Rapid changes in bidirectional K+ fluxes preceding DMSO-induced granulocytic differentiation of HL-60 human leukemic cells.

When grown in medium containing 5 mM potassium and 140 mM sodium, HL-60, a human promyelocytic cell line, maintained a steady-state intracellular K+ concentration of 145 mmol/L cells and a steady-state intracellular Na+ concentration of 30 mmol/L cells. Nearly 90% of the unidirectional 42K+ influx could be inhibited by the cardiac glycoside ouabain with a Ki of 5 X 10(-8) M. This ouabain-sensitive component of influx rose as a saturating function of the extracellular K+ concentration with a K1/2 of 0.85 mM. The component of 42K+ influx resistant to ouabain inhibition was a linear function of the extracellular K+ concentration and was insensitive to inhibition by the diuretic furosemide. Unidirectional K+ efflux followed first order kinetics with a half-time of 55 min. Addition of 1.5% dimethyl sulfoxide (DMSO) to a culture of HL-60 cells allowed two population doublings followed by the cessation of growth without an impairment of cell viability. Beginning 2 to 3 days after DMSO addition, the cells underwent a dramatic reduction in volume (from 925 microns 3 to 500 microns 3) and began to take on the morphological features of mature granulocytes.
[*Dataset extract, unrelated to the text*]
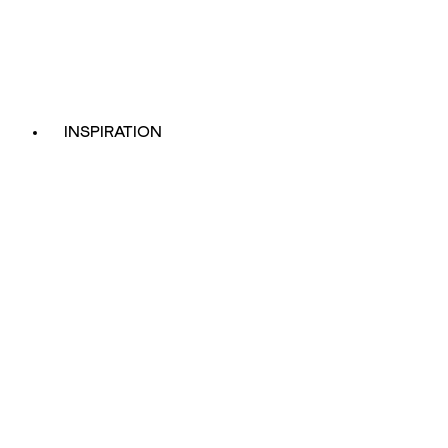
INSPIRATION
Throughout this process of differentiation there was no change in the intracellular sodium or potassium concentration. However, immediately following the addition of DMSO to a culture of cells, there began an immediate, coordinated reduction in bidirectional K+ flux. The initial rate of the ouabain-sensitive component of K+ influx fell with a half-time of 11 h to a final rate, at 6 days induction, equal to one ninth that of the uninduced control, and over the same period, the rate constant for K+ efflux fell with a half-time of 14 h to a final value one fourth that of the uninduced control. The rapidity with which these flux changes occur raises the possibility that they play some role in the control of subsequent events in the process of differentiation.